Publié le 19/02/2026
Les dégradations constatées en cours de bail sont une source fréquente de tensions entre propriétaires et locataires. Peinture abîmée, sol détérioré, équipements endommagés : comment déterminer si ces dommages relèvent de l’usure normale, de la vétusté ou d’une véritable faute du locataire ? Qui doit assumer le coût des réparations et dans quelles conditions le dépôt de garantie peut-il être retenu ? Cet article fait le point sur les règles applicables et les bonnes pratiques pour sécuriser la relation locative et éviter les litiges.

Dans le cadre d’une location immobilière, les dégradations en cours de bail constituent une cause fréquente de désaccord entre propriétaire et locataire. Entre l’usure normale, la vétusté et les dégradations imputables au locataire, la frontière n’est pas toujours claire.
Découvrons quelles sont les règles juridiques applicables, comment identifier les responsabilités de chacun et quelles bonnes pratiques permettent d’éviter les litiges.

Qu’est-ce qu’une dégradation en cours de bail ?

Une dégradation correspond à une détérioration du logement (murs, sols, équipements, installations, etc.) survenue pendant la période d’occupation du locataire.
Elle peut résulter d’un accident, d’un défaut d’entretien ou simplement du passage du temps.

Exemples :

  • Peinture défraîchie ou murs tachés
  • Revêtements de sol abîmés
  • Joints de salle de bain noircis
  • Équipement ménager casser ou mal entretenu

Cependant, toutes les altérations ne sont pas de la responsabilité du locataire. La loi distingue soigneusement l’usure normale et la vétusté des vraies dégradations fautives.

Usure normale et vétusté : quelle différence ?

L’usure normale est inévitable : elle résulte d’une utilisation conforme du logement. Peintures ternies, sols légèrement griffés ou joints fatigués sont des signes du temps, à la charge du propriétaire bailleur.

La vétusté, elle, correspond au vieillissement naturel des équipements. Une chaudière en fin de cycle, des fenêtres anciennes ou une installation électrique dépassée relèvent du devoir d’entretien du bailleur, qui doit garantir un logement décent et fonctionnel.

Astuce propriétaire : pensez à établir une grille de vétusté jointe au bail pour clarifier la répartition des charges et éviter les malentendus.

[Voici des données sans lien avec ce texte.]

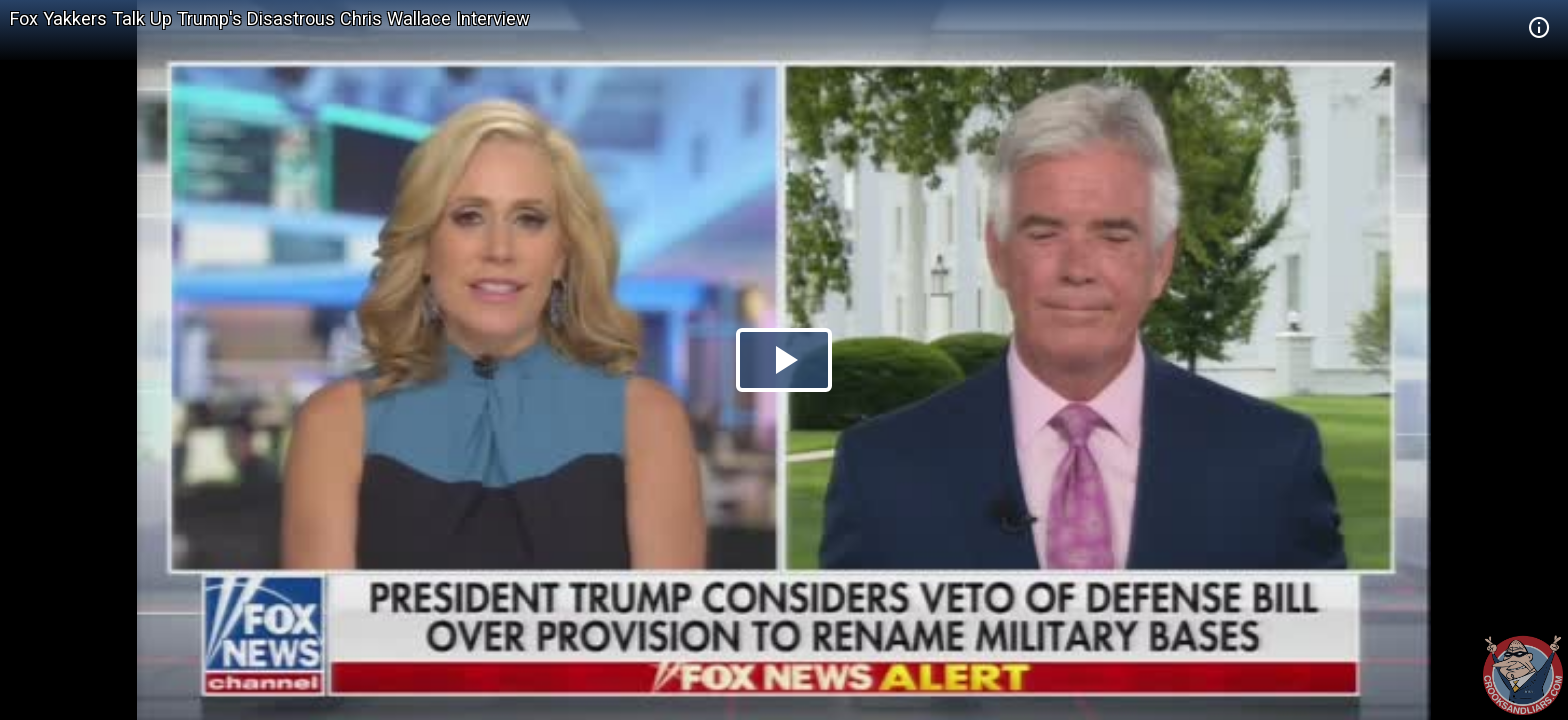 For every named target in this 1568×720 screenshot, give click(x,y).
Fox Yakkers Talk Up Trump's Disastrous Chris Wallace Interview (270, 18) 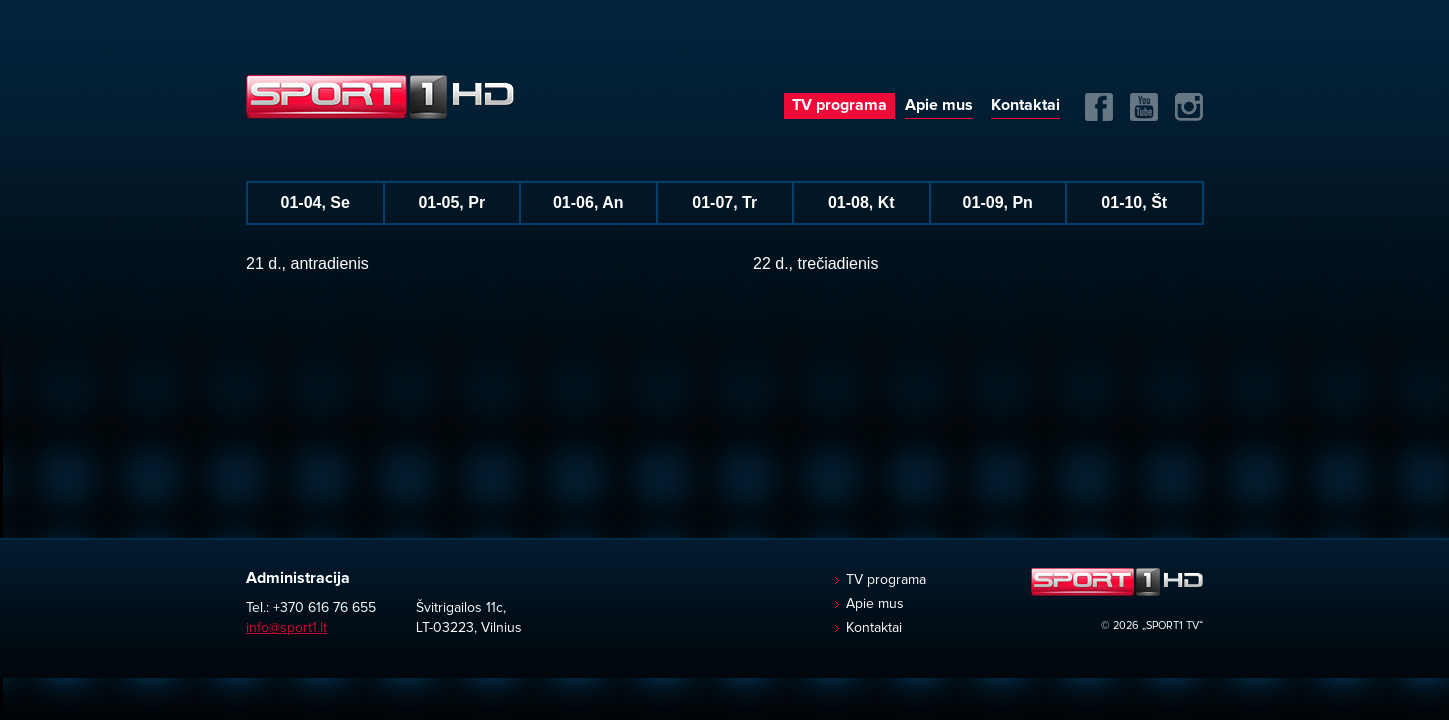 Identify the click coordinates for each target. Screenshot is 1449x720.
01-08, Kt (861, 202)
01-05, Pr (451, 202)
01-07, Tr (724, 202)
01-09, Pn (998, 202)
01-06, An (588, 202)
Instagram (1189, 107)
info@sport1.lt (286, 628)
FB (1099, 107)
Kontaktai (1025, 105)
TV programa (839, 105)
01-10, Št (1134, 202)
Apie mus (939, 105)
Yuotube (1144, 107)
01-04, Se (315, 202) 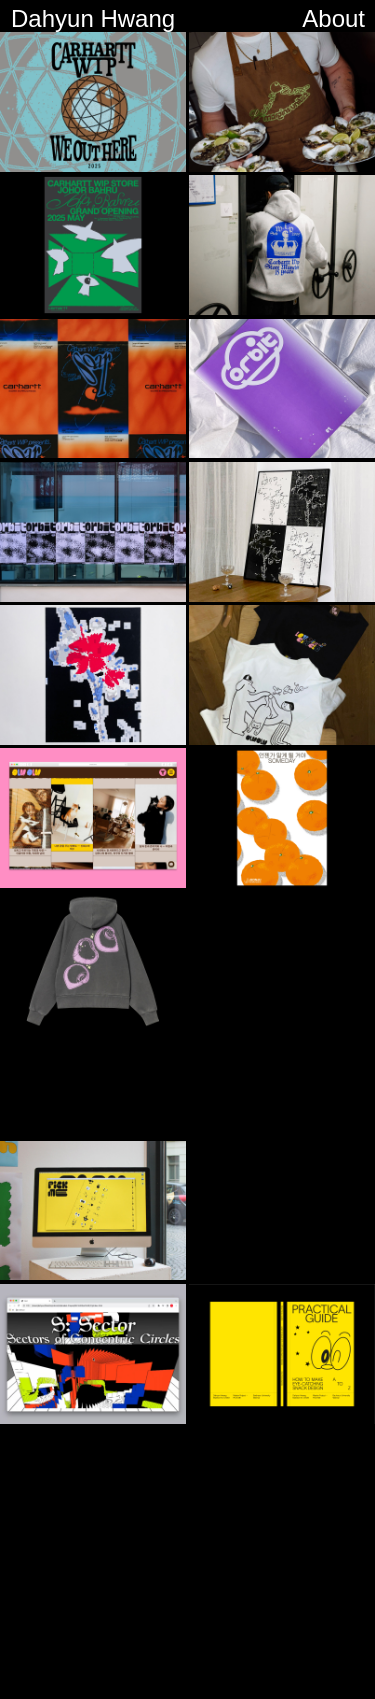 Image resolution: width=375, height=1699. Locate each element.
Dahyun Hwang (93, 18)
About (333, 18) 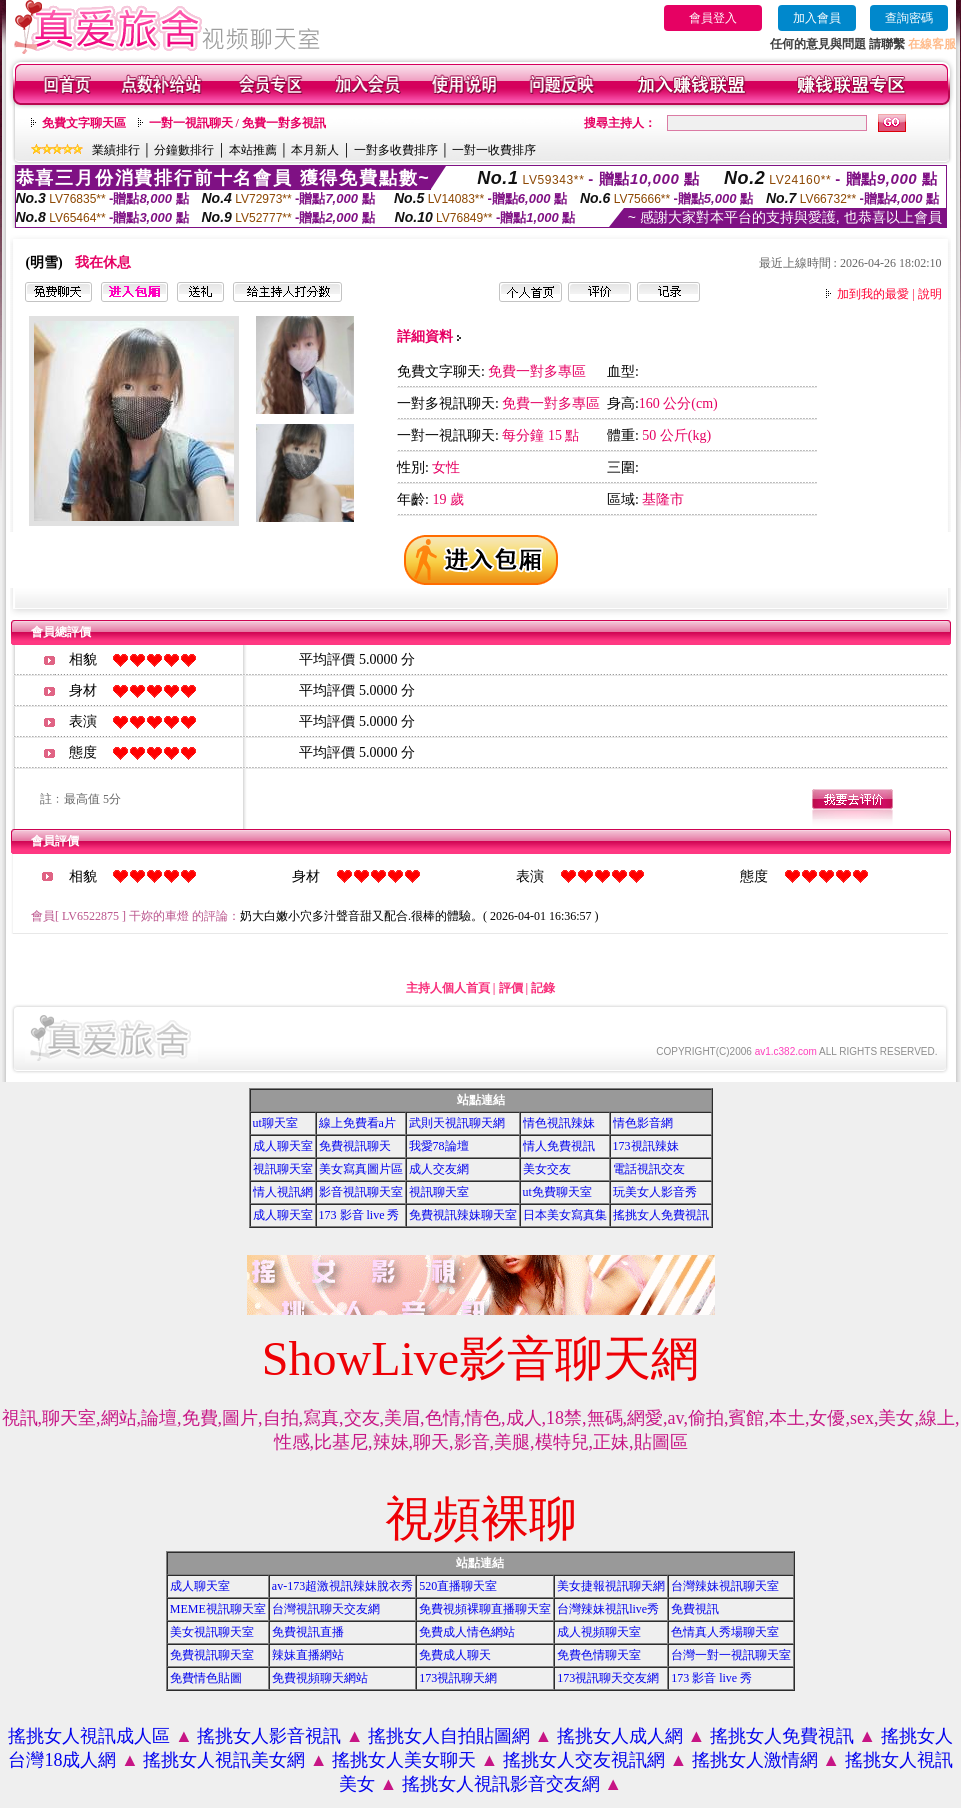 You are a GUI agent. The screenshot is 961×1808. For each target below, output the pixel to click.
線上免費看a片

Quand la dégradation relève du locataire

Les détériorations causées par un mauvais usage ou un défaut d’entretien quotidien sont imputables au locataire.
Exemples responsables :

  • Trous importants dans les murs ou papiers peints arrachés
  • Portes ou poignées endommagées
  • Parquets brûlés ou tuiles cassées
  • Moisissures dues à un manque de ventilation

Dans ces cas, le bailleur est fondé à retenir une partie du dépôt de garantie ou à exiger la remise en état du logement.

L’état des lieux : preuve essentielle en cas de litige

L’état des lieux d’entrée et de sortie est la clé pour établir les responsabilités. Plus il est détaillé et documenté (photos datées, remarques précises, signatures), plus il protège les deux parties.
En cas de désaccord, c’est cet état des lieux qui servira de base légale pour trancher.

Qui paie les réparations pendant le bail ?

Le locataire doit assurer :

  • L’entretien courant et les réparations locatives (joints, vitres, poignées, nettoyage régulier)
  • L’entretien des équipements mentionnés dans le bail (chauffe-eau, chaudière, aération)

Le propriétaire, de son côté, reste responsable :

  • Des grosses réparations (toiture, plomberie, structure)
  • Des travaux dus à la vétusté ou à la mise aux normes
  • De tout ce qui compromet la décence du logement

Bon à savoir : les réparations locatives sont listées dans le décret n°87-712 du 26 août 1987.

En cas de désaccord entre bailleur et locataire

Si le dialogue direct échoue, il est conseillé de formaliser la demande par courrier recommandé avec accusé de réception.
Ensuite, la commission départementale de conciliation peut être saisie gratuitement pour tenter une médiation avant toute action judiciaire.
En dernier recours, le tribunal judiciaire tranchera.